Yeah - with a team full of untrained brats barely old enough to vote, Kay thought bitterly. Even if Nadia was somewhat trained, she apparently couldn't do much besides heal and conjure shields. Maybe that's why she had left: she had defected, unwilling to face the danger and chaos of their desperate, disorganized militia.
As several mages lit incense and recited rites over Juan's casket, Kay glanced to her right and saw Holly crying several seats down. She had to be traumatized. This had been her home for several months, and the pain of seeing someone she cared about stabbed and burned to charred bone by colleagues had to be horrible.
Kay, on the other hand, was still too stunned to feel much of anything. At the end of the service, she waited in line to offer her blessing over the casket, as was customary for mages, and walked away.

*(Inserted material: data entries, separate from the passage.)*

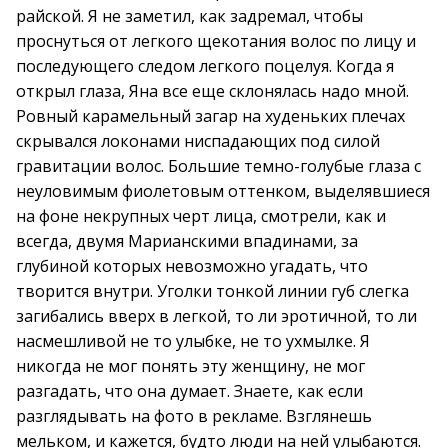
райской. Я не заметил, как задремал, чтобы
проснуться от легкого щекотания волос по лицу и
последующего следом легкого поцелуя. Когда я
открыл глаза, Яна все еще склонялась надо мной.
Ровный карамельный загар на худеньких плечах
скрывался локонами ниспадающих под силой
гравитации волос. Большие темно-голубые глаза с
неуловимым фиолетовым оттенком, выделявшиеся
на фоне некрупных черт лица, смотрели, как и
всегда, двумя Марианскими впадинами, за
глубиной которых невозможно угадать, что
творится внутри. Уголки тонкой линии губ слегка
загибались вверх в легкой, то ли эротичной, то ли
насмешливой не то улыбке, не то ухмылке. Я
никогда не мог понять эту женщину, не мог
разгадать, что она думает. Знаете, как если
разглядывать на фото в рекламе. Взглянешь
мельком, и кажется, будто люди на ней улыбаются.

She stopped at the assembly hall's main doors, though, and turned around to wait for Holly. That, at least, she could do.

When Holly finished comforting another mage twenty minutes later, she and Kay walked silently toward their dorms, not looking at each other. Holly spoke first: "You have training again in the morning, right?"
"Yeah," Kay said. "I have a few questions about possession, if you have time--"
They rounded a corner, and Kay stopped short, her stomach lurching. Ahead of them stood Nadia, hair and clothing soaked from the rainstorms aboveground. 
Holly started to say something, but stopped. Nadia offered a reluctant half-wave, her exhaustion apparent in her gesture.
Then, the words left Kay's lips before she could stop herself: "Oh, this better be fucking good."